Delano is a gifted British comics writer who at the time was known best for writing DC’s HELLBLAZER title. Artist Higgins had done a lot of work for England’s 2000 A.D. and worked as colorist on Alan Moore’s landmark WATCHMEN series. When Karen Berger and her assistant editor Tom Peyer put Delano and Higgins together, they were mixing gasoline with fire. Delano and Higgins make these pages glow with volatile brilliance. I’m not being hyperbolic…this book was (and is) THAT good.

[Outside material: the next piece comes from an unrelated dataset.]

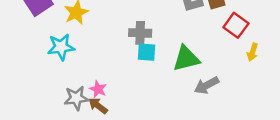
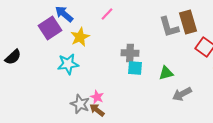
green triangle: (186, 58) -> (166, 73), size x0.7
gray star: (76, 98) -> (80, 104), turned 30

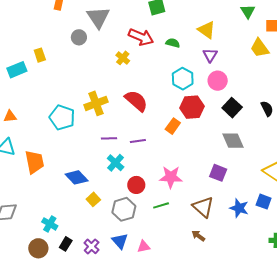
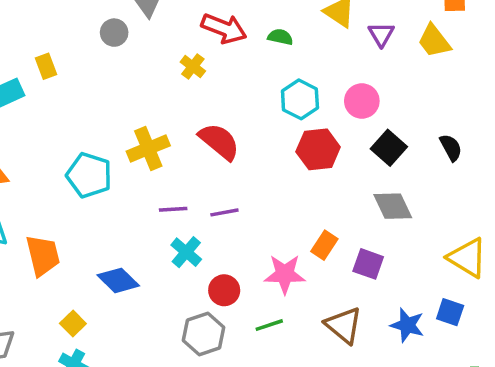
purple triangle: (210, 55) -> (381, 34), moved
orange rectangle: (173, 126) -> (324, 245), moved
yellow square: (93, 199) -> (73, 323), moved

The first thing that catches the eye is Higgin’s painted artwork. Every single panel is a fully painted masterpiece, in all six issues. Higgins also painted the spectacular covers himself. Handing a virtuoso painter/storyteller like Higgins to a literary madman like Delano was a stroke of genius. Did I mention already that Karen Berger is a genius? She went on to form the legendary VERTIGO imprint a few short years later.
Delano’s concept was epic, a vast story set millions of years in the future, in a world that literally grew over the old one. A world made not of earth, stone, but of LIVING FLESH. Instead of seven seas, the “chemotion” churns with typhoons of acidic corrosion. The global continent is a colossal organism, dead and rotting at its edges, ripe with gangrene swamps and jagged mountains of bone; yet its center pulses with sunken rivers of lifeblood and hordes of bizarre living beings.
At the center of this seething world-organism lies BEDLAM: “That proud city, whose taut towers have bountifully reared and nurtured the parasitic multitudes through scuttling millennia of zealous growth.” Bedlam is a grotesquely beautiful mass of bone-carved towers inhabited by a race of male beings called Gess.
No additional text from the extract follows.